CHENNAI: When one hears the name Glenn McGrath, one of the things that come to the mind is his altercation with Ramnaresh Sarwan. When he took over as director of the MRF Pace Foundation, the first question Express posed to him was whether he would teach his wards the art of mental disintegration.
The fast bowling great was stumped. After a pause, he replied, “No. It’s not the right thing. In my case it happened at the spur of the moment. I won’t be advocating this to the boys,” McGrath had said.
Age might have mellowed McGrath down, but sledging is still an integral part of the Aussie mindset. Will the India-Australia ODI series beginning on September 17 witness verbal duels?
“Sledging is part of their culture. It’s a weapon in their armoury. They use it at critical junctures to unsettle players and achieve their goal,’’ said former India batsman Hemang Badani.
“During my hundred against them at Pune (2001), they continuously tried to disrupt my concentration by sledging. I didn’t bother. Seniors like Sachin Tendulkar and VVS Laxman told me to avoid falling into the trap,’’ added Badani.
Steve Waugh, one of the finest captains and propagator of the ‘art of mental disintegration’, had said during one of his visits to India that Australians, in general, hate to lose and would go all out to clinch the victory.
“Back home, only limited teams play domestic cricket. Limited teams mean limited opportunities, so it’s survival of the fittest,” Waugh had said.
Sadagopan Ramesh, a member of the famous 2001 Test series won by India, believes sledging has come down in the last few years.
“Overall, it has come down a bit.

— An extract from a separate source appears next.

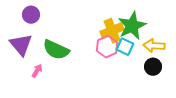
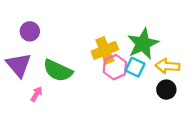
yellow cross: (112, 31) -> (105, 50), moved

But you never know when it will flare up. It all depends how the game pans out for them,’’ said Ramesh.
During a tour of Australia in 1986, Kapil Dev’s hit killed a seagull on the field. Shaken, Kapil signalled for water, but Australia captain Allan Border did not allow.
“That is their mindset. They are tough competitors. Getting a wicket is important for them, the means do not matter.”
India have a captain in Virat Kohli who is aggressive and knows how to pay back in the same coin.
“There is nothing wrong in Kohli’s approach. You need someone to hit back when your players are targeted unfairly. Different captains have different approaches. Kohli is passionate about the game and as a captain feels it his duty to protect his players. There is nothing wrong if he is aggressive,” opined Badani, coach of the Board President’s XI that will play against Australia on September 12.